De renovatie van het kerkhof bij de NH kerk te Kloosterburen gaf opnieuw een stimulans om gegevens over de Boelensfamilie te verzamelen. Verschillende grafmonumenten betroffen leden of afstammelingen van de familie Boelens. Een van de oudste grafzerken betrof die van (de vrouw) van Luirt Julles Boelens (+ 1663). De teksten hiervan zijn gepubliceerd in het Bulletin van de Historische Kring ‘De Marne’ van 1983, serie VIII, nrs. 1 en 2: ‘De grafzerken van het oude kerkhof van Kloosterburen 1663-1900’.

Bij de samenstelling van de genealogie Langeland (gepubliceerd in Gruoninga 1985) kwam ik wederom in aanraking met een tak Boelens. In dit geval betrof het Boele Luirts te Krewerd, waarvan een dochter Hijcke huwde met Wijrt Cornelis (stam Langeland, ook Bolhuis). Vooral met behulp van gegevens uit civiele zaken van de Hoge Justitiekamer kon ik een goed overzicht maken van het gezin van Boele Luirts (schema in Gruoninga 1985, blz. 23).

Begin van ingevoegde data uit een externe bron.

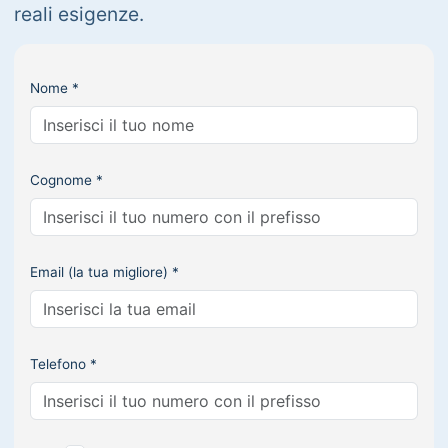
reali esigenze.
Nome *
Cognome *
Email (la tua migliore) *
Telefono *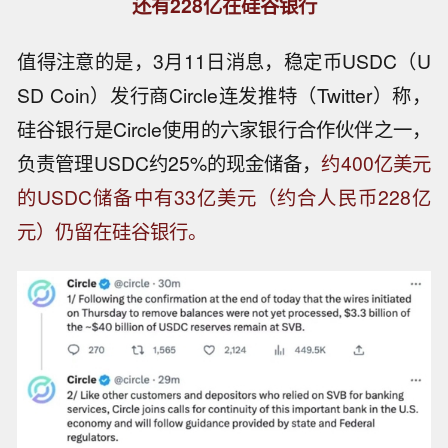
还有228亿在硅谷银行
值得注意的是，3月11日消息，稳定币USDC（U
SD Coin）发行商Circle连发推特（Twitter）称，
硅谷银行是Circle使用的六家银行合作伙伴之一，
负责管理USDC约25%的现金储备，
约400亿美元
的USDC储备中有33亿美元（约合人民币228亿
元）仍留在硅谷银行。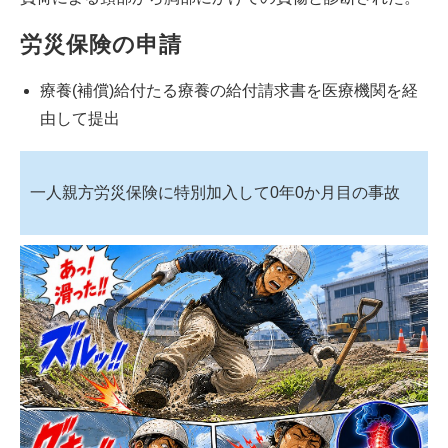
労災保険の申請
療養(補償)給付たる療養の給付請求書を医療機関を経
由して提出
一人親方労災保険に特別加入して0年0か月目の事故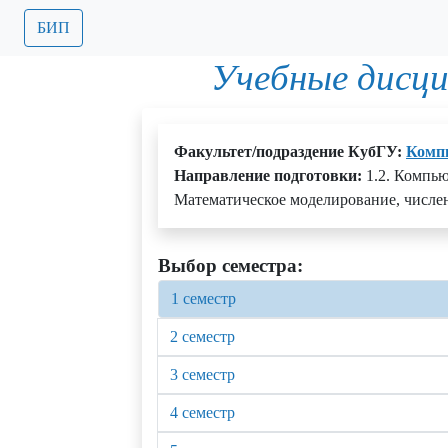
БИП
Учебные дисц
Факультет/подраздение КубГУ:
Комп
Направление подготовки:
1.2. Компью
Математическое моделирование, числе
Выбор семестра:
1 семестр
2 семестр
3 семестр
4 семестр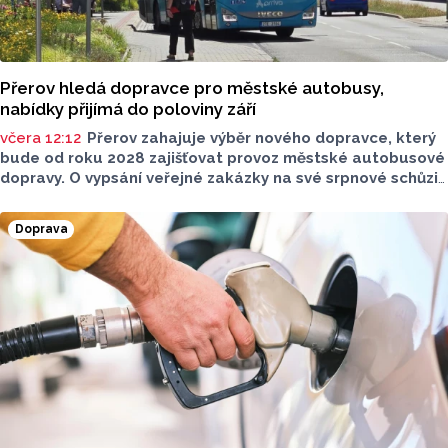
Přerov hledá dopravce pro městské autobusy,
nabídky přijímá do poloviny září
včera 12:12
Přerov zahajuje výběr nového dopravce, který
bude od roku 2028 zajišťovat provoz městské autobusové
dopravy. O vypsání veřejné zakázky na své srpnové schůzi
rozhodli radní. Smlouva s vybraným dopravcem bude
uzavřena na deset let a zajistí dopravní obslužnost města
Doprava
nad rámec regionálních linek objednávaných Olomouckým
krajem.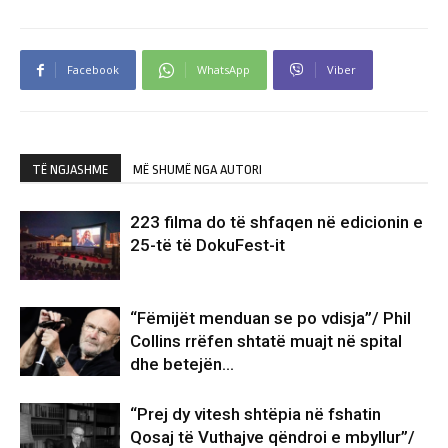
Facebook
WhatsApp
Viber
TË NGJASHME
MË SHUMË NGA AUTORI
223 filma do të shfaqen në edicionin e
25-të të DokuFest-it
“Fëmijët menduan se po vdisja”/ Phil
Collins rrëfen shtatë muajt në spital
dhe betejën…
“Prej dy vitesh shtëpia në fshatin
Qosaj të Vuthajve qëndroi e mbyllur”/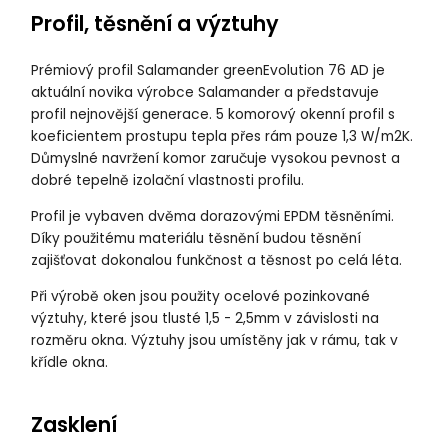
Profil, těsnění a výztuhy
Prémiový profil Salamander greenEvolution 76 AD je
aktuální novika výrobce Salamander a představuje
profil nejnovější generace. 5 komorový okenní profil s
koeficientem prostupu tepla přes rám pouze 1,3 W/m2K.
Důmyslné navržení komor zaručuje vysokou pevnost a
dobré tepelně izolační vlastnosti profilu.
Profil je vybaven dvěma dorazovými EPDM těsněními.
Díky použitému materiálu těsnění budou těsnění
zajišťovat dokonalou funkčnost a těsnost po celá léta.
Při výrobě oken jsou použity ocelové pozinkované
výztuhy, které jsou tlusté 1,5 - 2,5mm v závislosti na
rozměru okna. Výztuhy jsou umístěny jak v rámu, tak v
křídle okna.
Zasklení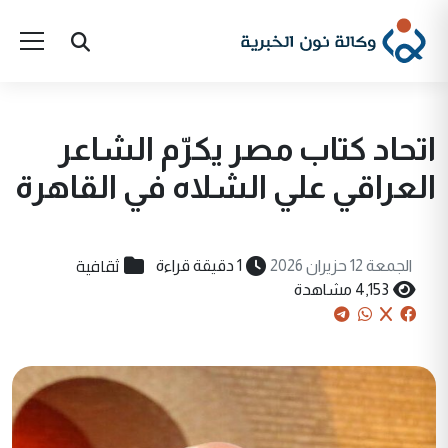
اتحاد كتاب مصر يكرّم الشاعر
العراقي علي الشلاه في القاهرة
ثقافية
الجمعة 12 حزيران 2026
1 دقيقة قراءة
4,153 مشاهدة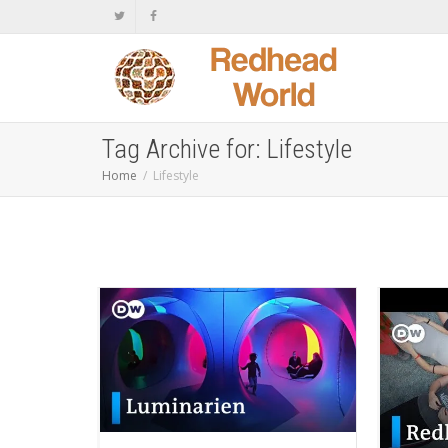
Tag Archive for: Lifestyle
Home
Lifestyle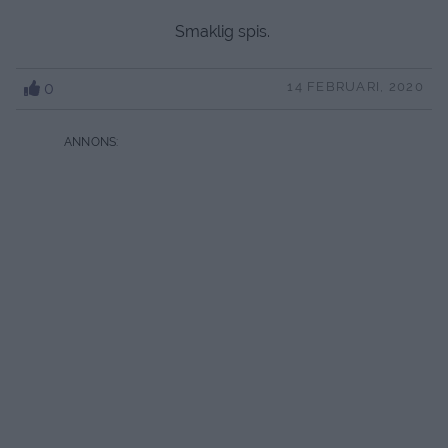
Smaklig spis.
0
14 FEBRUARI, 2020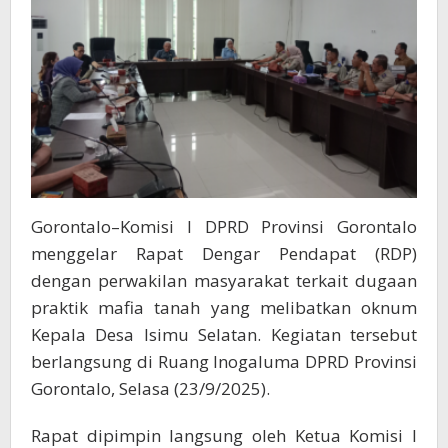
Isimu
Selatan
Gorontalo–Komisi I DPRD Provinsi Gorontalo
menggelar Rapat Dengar Pendapat (RDP)
dengan perwakilan masyarakat terkait dugaan
praktik mafia tanah yang melibatkan oknum
Kepala Desa Isimu Selatan. Kegiatan tersebut
berlangsung di Ruang Inogaluma DPRD Provinsi
Gorontalo, Selasa (23/9/2025).
Rapat dipimpin langsung oleh Ketua Komisi I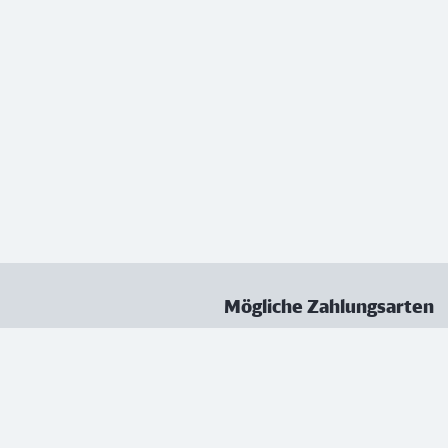
Mögliche Zahlungsarten
ungen
Datenschutz
Nutzungsbedingungen
Vertrag kündigen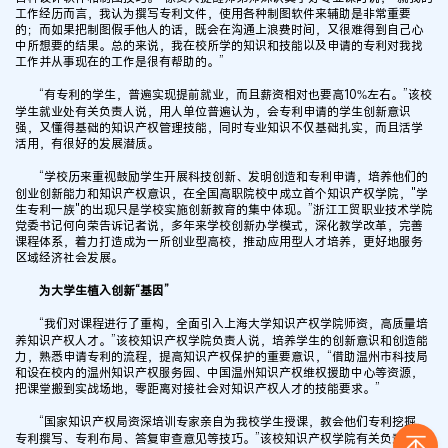
工作经历而言，我认为撰写专利文件，使用各种制图软件来辅助是非常重要
的；而如果把制图假手他人的话，既会在沟通上浪费时间，又很难得到自己心
中所想要的结果。总的来说，我在校所学的知识和技能以及申请的专利对我找
工作并从事现在的工作是很有帮助的。”
“有专利的学生，普遍实现提前就业，而且薪资相对也要高10%左右。”该校
学生就业处有关负责人说，用人单位普遍认为，会专利申请的学生创新意识
强，又懂得基础的知识产权管理技能，同时专业知识不仅基础扎实，而且活学
活用，有很好的发展潜质。
“学校历来重视鼓励学生开展科技创新、发明创造和专利申请，培养他们的
创业创新能力和知识产权意识，在全国高职院校中成立首个知识产权学院，"学
生专利一族"的出现只是学校实施创新教育的集中体现。”浙江工贸职业技术学院
党委书记何向荣告诉记者说，多年来学校创新办学模式，深化教学改革，完善
课程体系，着力打造成为一所创业型高校，推动应用型人才培养，更好地服务
区域经济社会发展。
为大学生植入创新“基因”
“我们对课程进行了重构，全面引入上海大学知识产权学院师资，高质量培
养知识产权人才。”该校知识产权学院负责人说，培养学生的创新意识和创造能
力，熟悉申请专利的流程，提高知识产权保护的重要意识，“借助温州市科技局
和设在校内的温州知识产权服务园、中国温州知识产权维权援助中心等资源，
把课堂搬到实战场地，零距离对接社会对知识产权人才的技能要求。”
“国家知识产权局资深培训专家亲自为我校学生授课，教会他们专利挖掘、
专利撰写、专利布局、答复审查意见等技巧。”该校知识产权学院有关负责人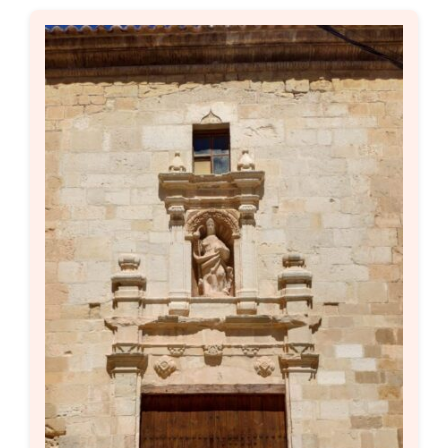
Setas
Contacto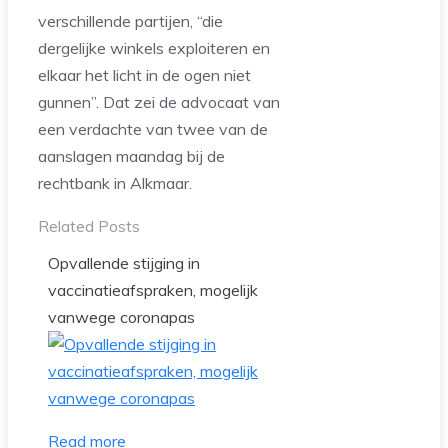
verschillende partijen, “die
dergelijke winkels exploiteren en
elkaar het licht in de ogen niet
gunnen”. Dat zei de advocaat van
een verdachte van twee van de
aanslagen maandag bij de
rechtbank in Alkmaar.
Related Posts
Opvallende stijging in
vaccinatieafspraken, mogelijk
vanwege coronapas
Read more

Begin 90-er jaren, na mijn verhuizing naar Roermond, kwam ik op 2 september 1992 in contact met de eerste auteur van het onderhavige familieboek Boelens: Joop Boelens te Vught. Hij was sinds drie jaar bezig met zijn onderzoek en had de familie vrij zeker terug weten te voeren tot het begin van de 18e eeuw. De afstamming van zijn voorvader, Jacobus Jacobs Boelens, gehuwd met Anna Sprottinga was op dat moment daarin nog een zwakke schakel, die nog niet goed bewezen was. Al bij het eerste bezoek van Joop aan mij was er resultaat: Jacob Jacobs Boelens, de vader van twee zonen die in het RK armhuis te Groningen verbleven, bleek geboortig te zijn van Bedum. Uit verder onderzoek bleek hij af te stammen van eerdergenoemde Boele Luirts.

Nadien is de samenwerking gegroeid en hebben wij inmiddels bijna 14 jaren aan dit boek gewerkt.